Employing phase‐field descriptions of cohesive zone placements in cohesive fracture simulations

Cohesive zone models suffer from the fundamental problem that potential crack paths must be determined beforehand. Phase‐field models for (brittle) fracture, that have recently become immensely popular, are able to naturally handle essentially arbitrary crack patterns. However, due to their energetic nature, phase‐field approaches have difficulties to predict, for example, crack nucleation in consequence of their lack of strength criteria which are naturally incorporated in the cohesive zone model. In this contribution, an alternative approach is presented that allows the embedding of established (cyclic) cohesive laws into phase‐field modeling.

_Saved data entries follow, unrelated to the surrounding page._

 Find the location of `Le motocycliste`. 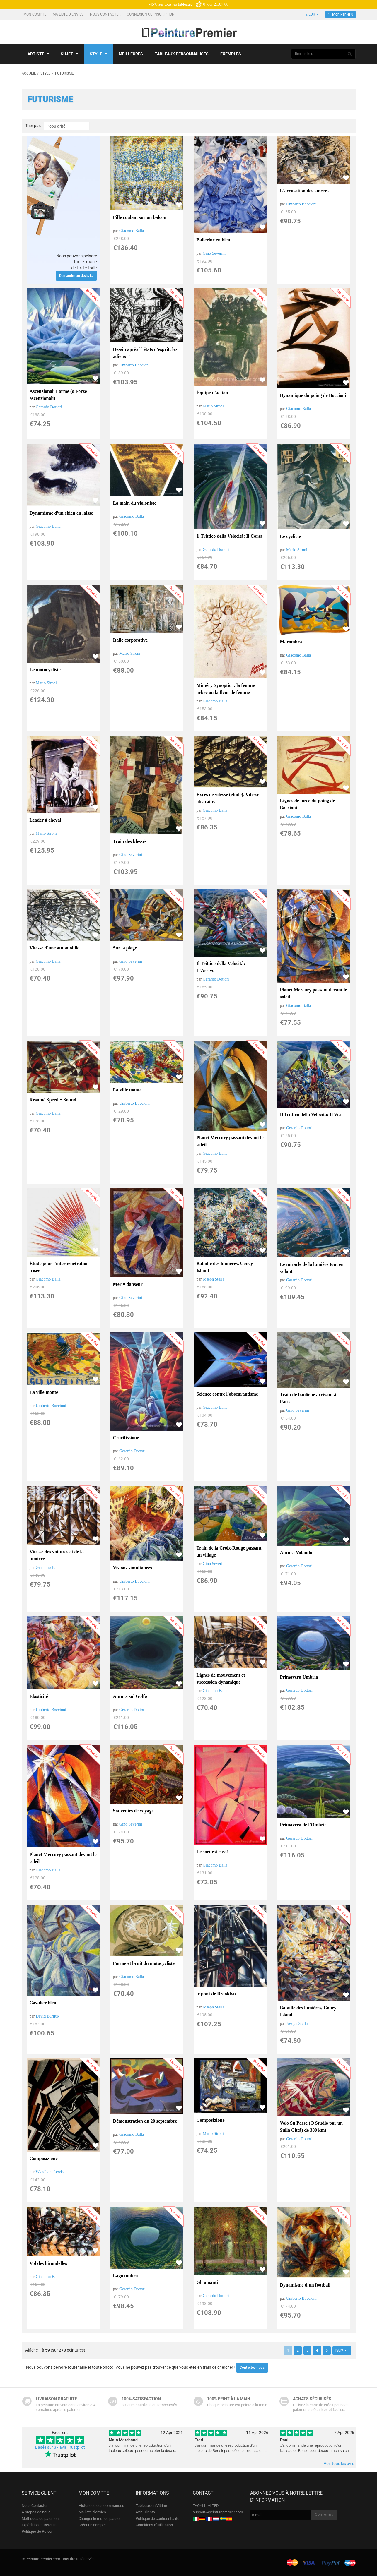

Le motocycliste is located at coordinates (45, 669).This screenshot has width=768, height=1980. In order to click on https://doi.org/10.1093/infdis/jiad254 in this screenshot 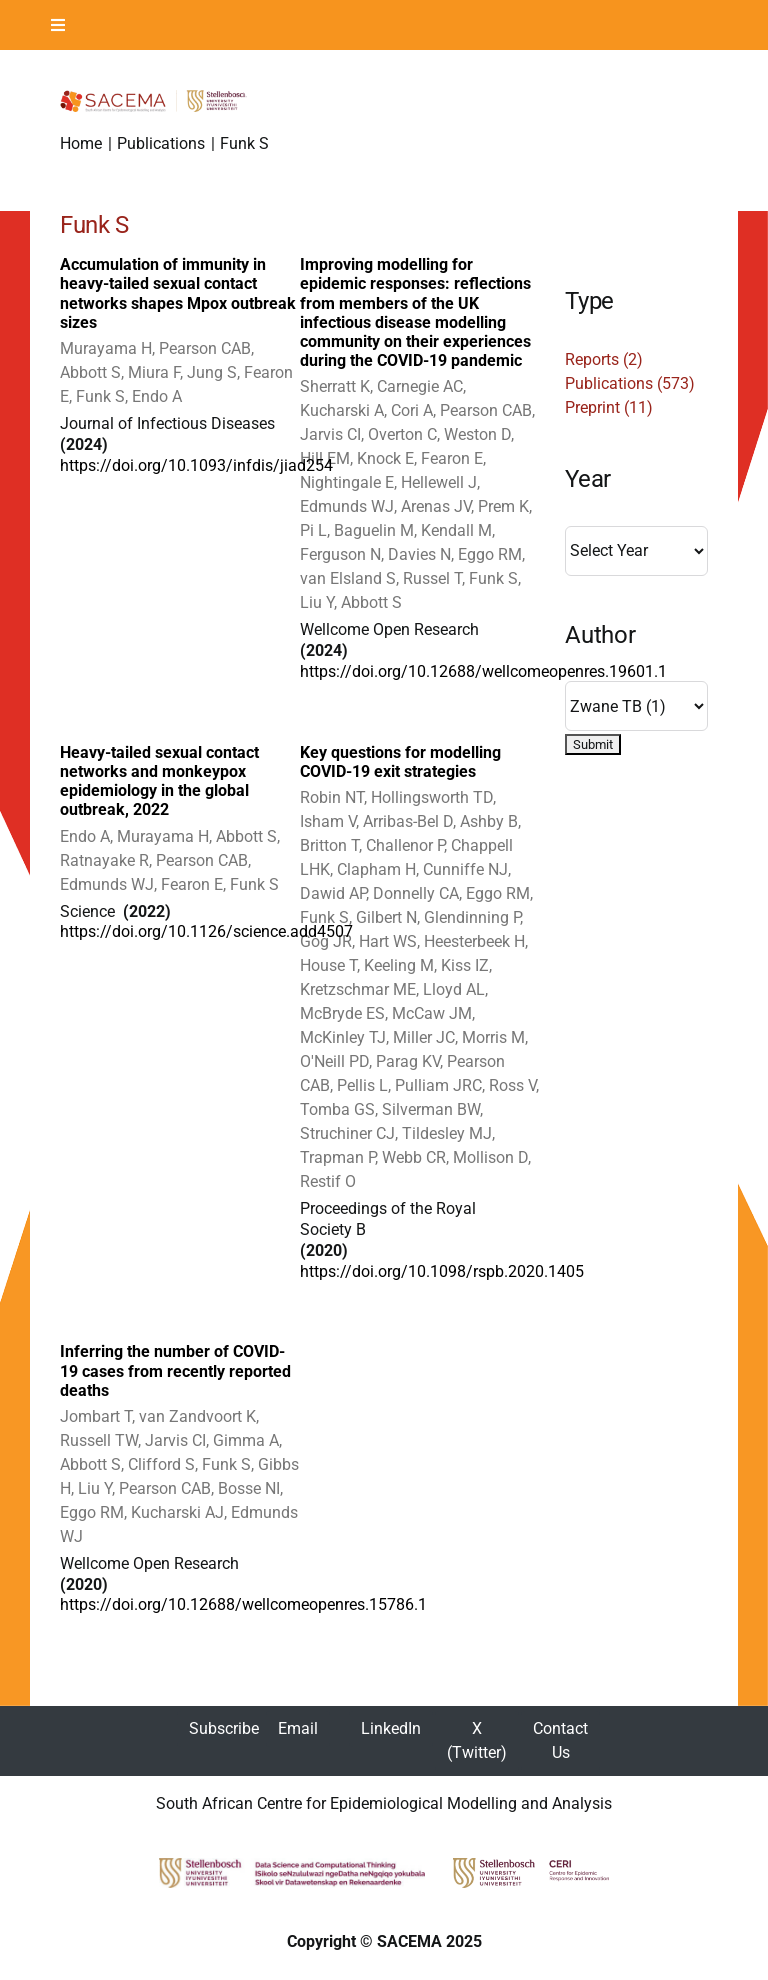, I will do `click(196, 465)`.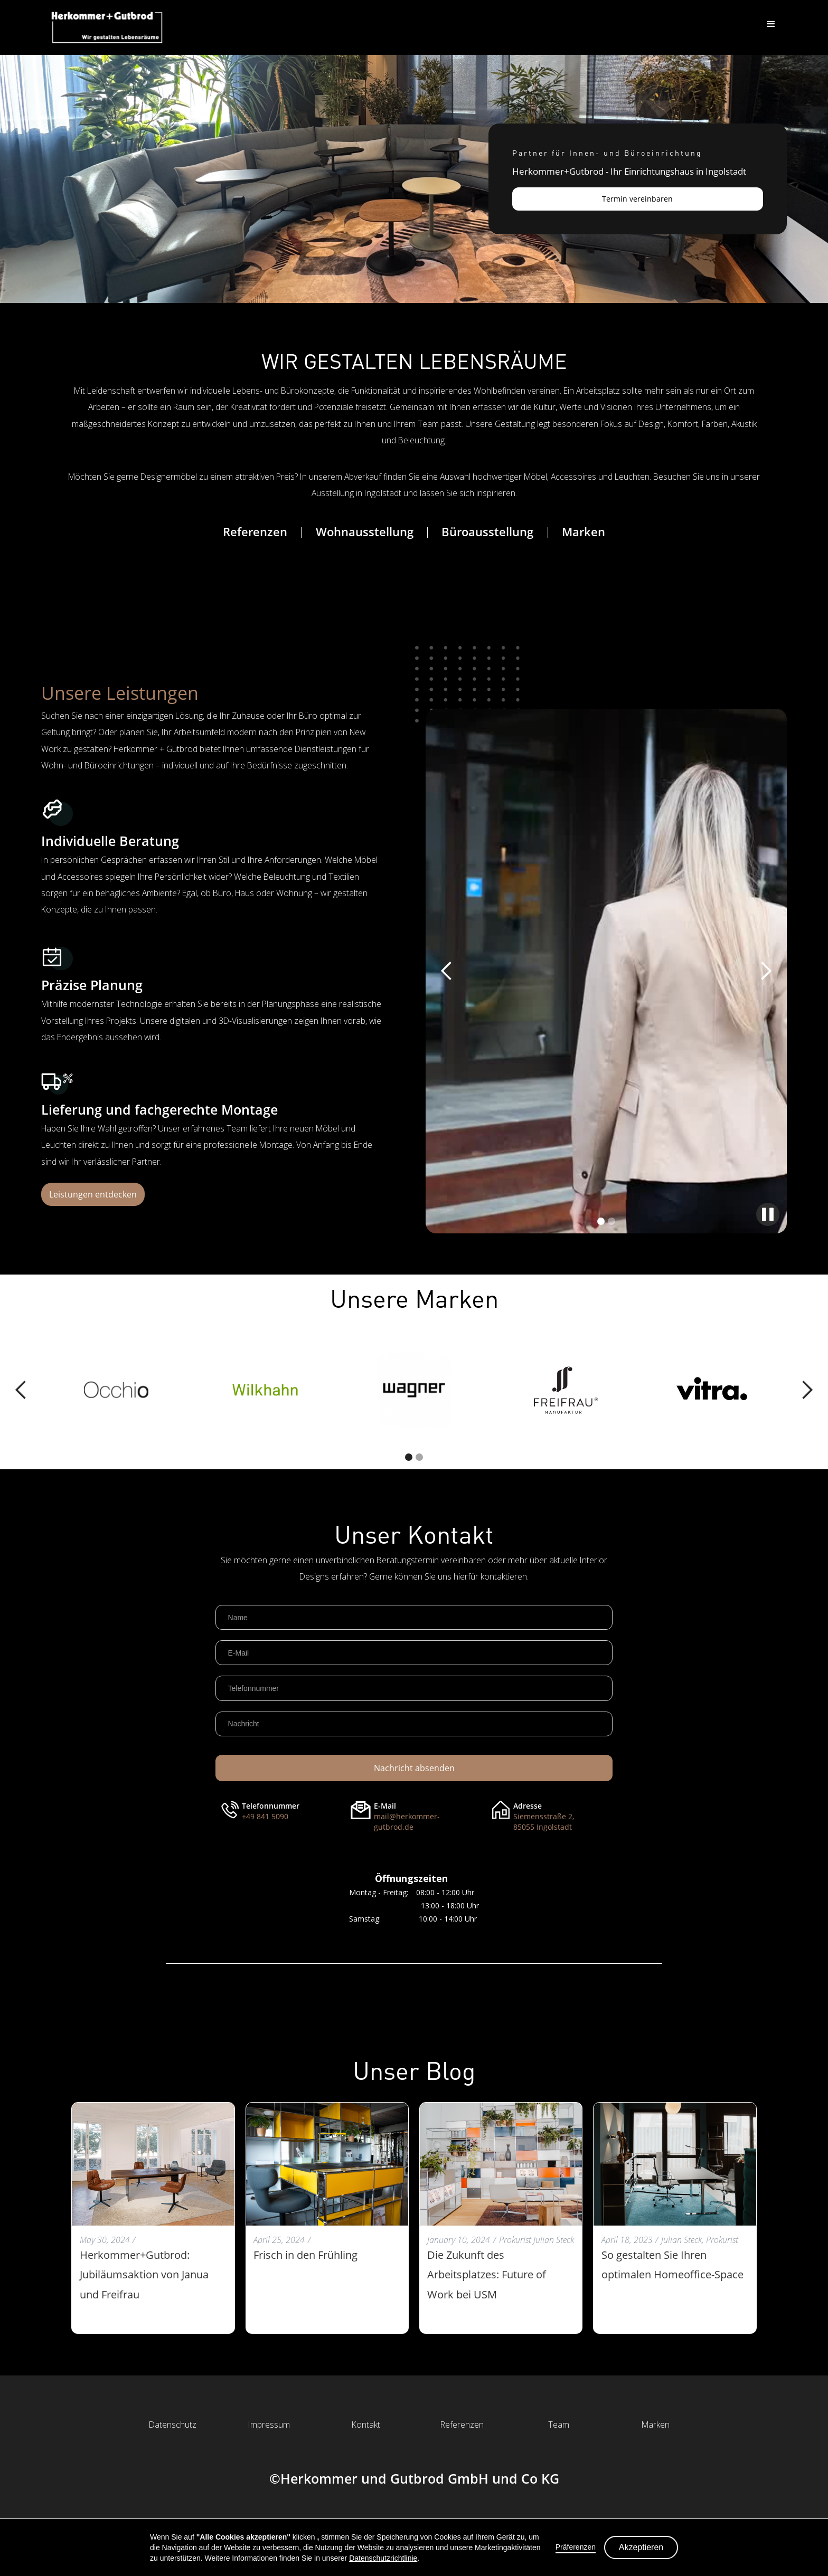  Describe the element at coordinates (172, 2424) in the screenshot. I see `Datenschutz` at that location. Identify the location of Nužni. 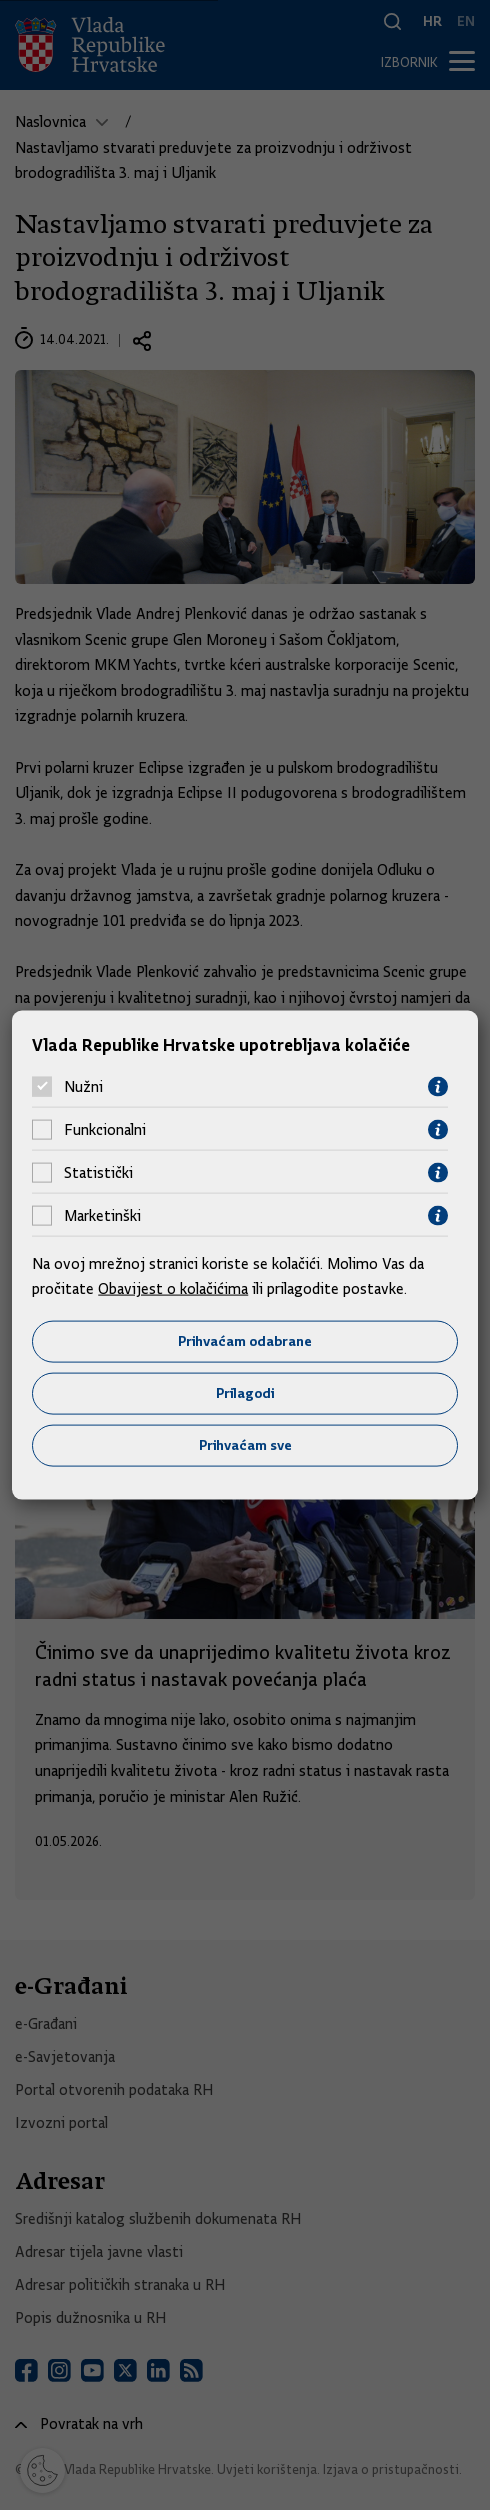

Our work is conceptually in line with the ideas proposed by Verhoosel and de Borst in 2013. Since this novel approach to cohesive fracture is still in its infancy, many open challenges remain, of which the following are addressed in this article: (i) A strict separation between the description of the cohesive zone and the cohesive law itself is realized, (ii) the interplay between the different physical length‐scales inherent to the formulation is carefully investigated in order to quantify the parameters introduced in the phase‐field description, and (iii) an alternative finite element treatment is proposed, implemented, and tested that avoids spurious solutions for unstructured meshes. In this context, fatigue crack growth is simulated as a quantitative benchmark problem relevant to engineering applications.